On your own, choose five interesting facts about your country. Record a fact in each square on the
cube net on blackline master 3. On the last square print the name of your country.
Cut, fold and glue the net to create a ‘Country Cube.’
WHAT AM I LIKE?
BLM 1c
Grades 7 - 8
Country Name:
In your group, use a variety of resources including thematic and chloropeth maps to gather information
about your country. Record some facts for each of the following.
1.
Where in relation to the equator is your country located? In relation to other countries? How far away is it
from Toronto?
2.
List some physical aspects of your country.
3.
What regions are in the country? How do they differ in climate?
4.
What are some different land uses for different regions in your country?
5.
What industry(ies) exist in your country?
6.
What if anything does your country export? Import?
7.
Which region is most densely populated? The least densely populated?
8a.
How many athletes from your country are attending the Pan Am Games? The Parapan Am Games? On
average how many athletes are there per capita?

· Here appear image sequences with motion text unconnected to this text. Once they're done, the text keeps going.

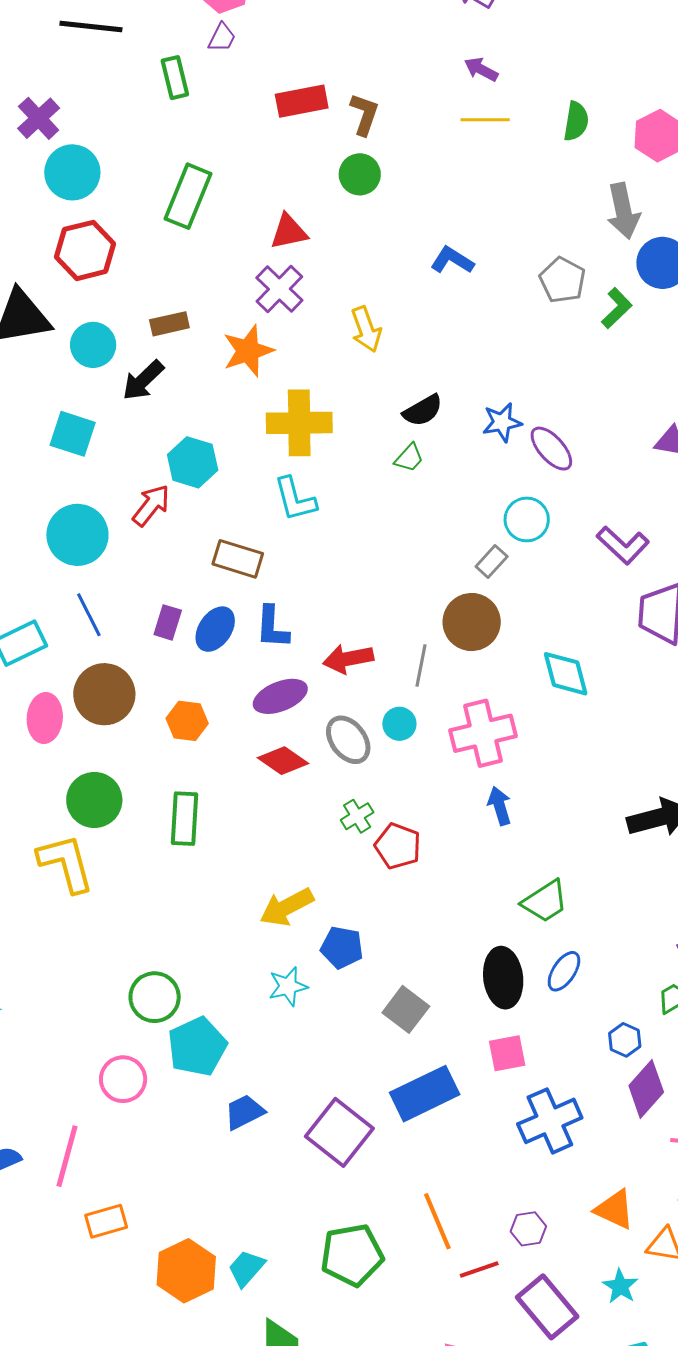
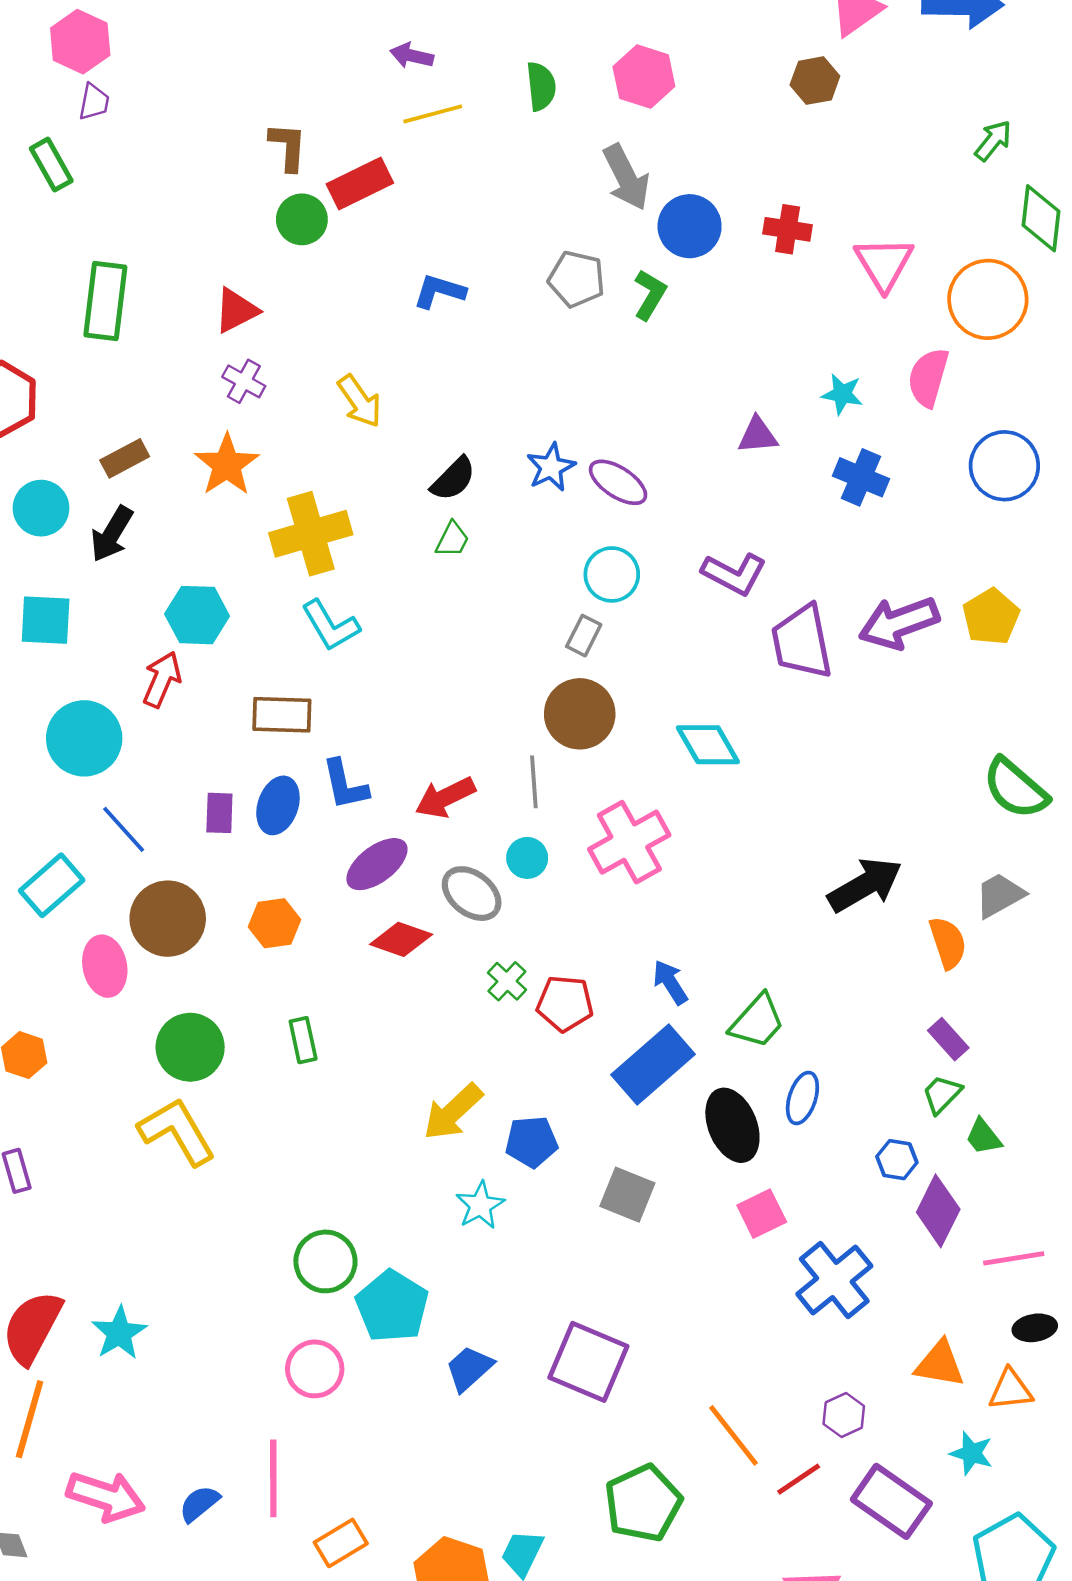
red rectangle: (302, 101) -> (360, 184), moved
purple cross: (279, 289) -> (244, 381), size x0.7
blue arrow: (500, 806) -> (670, 982), moved
green rectangle: (184, 819) -> (303, 1040), size x0.7
blue rectangle: (425, 1094) -> (653, 1065), moved

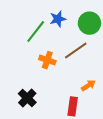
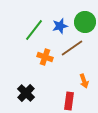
blue star: (58, 19) -> (60, 26), moved
orange arrow: (88, 85) -> (84, 81), turned 104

8b. Compare this with other countries at the Games. Which country is best represented? Which country is
least represented?
9.
List at least three things related to the culture of your country (i.e., food, music, dance, language(s),
holidays, religions observed.)
On your own, choose five interesting facts about your country. Record a fact on each face of the cube net on
blackline master 3. On the last face print the name of your country.
Cut, fold and glue the net to create a ‘Country Cube.’
BLM 2
Headline Poem
BLM 3
Found poems are made by arranging interesting words and phrases collected from other sources. Headline
poems are a kind of found poem. They are created by using words and phrases found and removed from a
newspaper’s headlines. The important thing is to find connections between the words/phrases you choose and
then present them in an artistic way. Work in your group and follow these steps to create a Headline poem.

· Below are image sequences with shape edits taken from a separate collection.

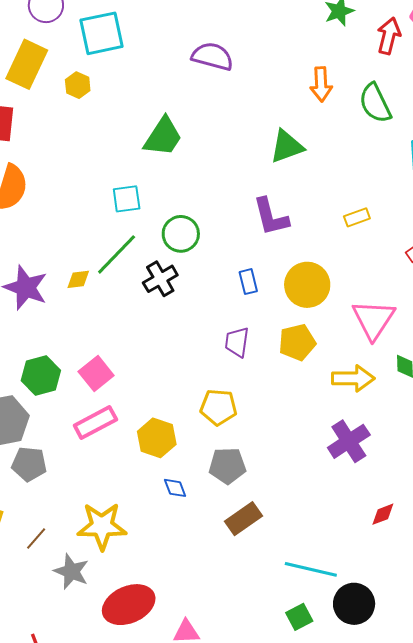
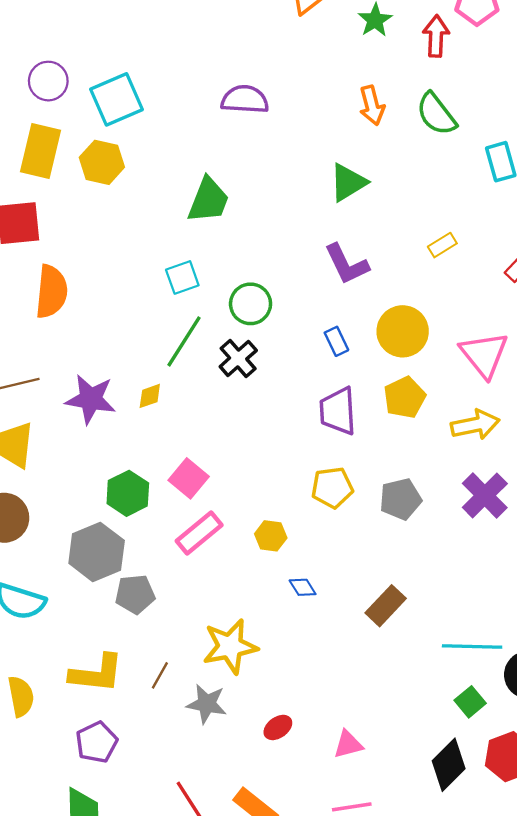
yellow hexagon: (78, 85) -> (102, 162), size x1.5
yellow diamond: (78, 279) -> (150, 396), moved
purple trapezoid: (237, 342) -> (338, 411), size x1.4
yellow hexagon: (157, 438) -> (271, 536), size x0.7
gray pentagon: (227, 466) -> (400, 499), moved
red ellipse: (129, 605) -> (278, 727), size x0.5

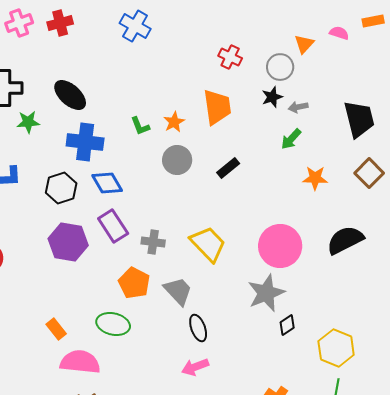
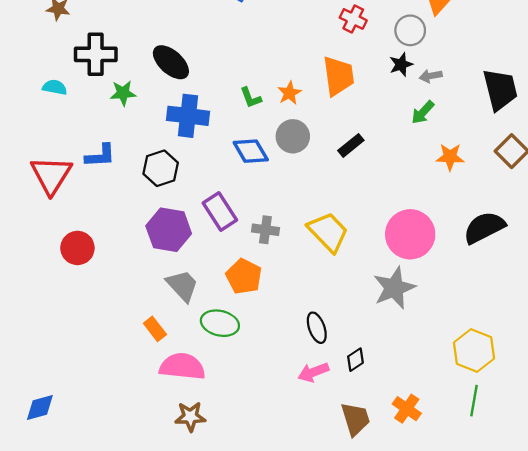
blue diamond: (107, 183) -> (251, 151), moved
gray trapezoid: (178, 291) -> (182, 286), moved
black diamond: (287, 325) -> (355, 360), moved

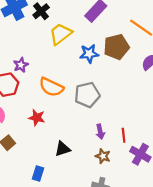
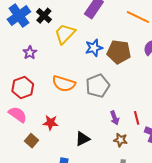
brown pentagon: (116, 47) -> (119, 52), moved, turned 30
purple star: (21, 65) -> (30, 53), moved
red star: (37, 118) -> (51, 123), moved

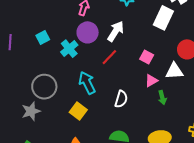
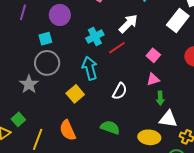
purple circle: (88, 32) -> (60, 15), moved
cyan square: (43, 37) -> (45, 39), moved
cyan cross: (69, 49) -> (95, 36), moved
white triangle: (174, 71) -> (168, 119), moved
gray star: (31, 111) -> (29, 84), turned -30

1. Cut out twenty-five to fifty or more words and phrases from today’s Spectator. Most pieces should be
individual words cut from headlines – as a rule, don’t use entire headlines. You can also find little words in
larger words and create new words by taping together parts of other words. And by the way, 100 words is
not too many!
2. Keep the cut-up newspaper in case you need to find another word or punctuation mark later.
3. Spread out your words on a large surface. Move the words around, saying them aloud. Try to find ways the
words connect. Listen for sounds, rhythms and words that could belong together for one reason or another.
Nonsense is ok!
4. Lay your words on a piece of paper in an interesting arrangement and glue.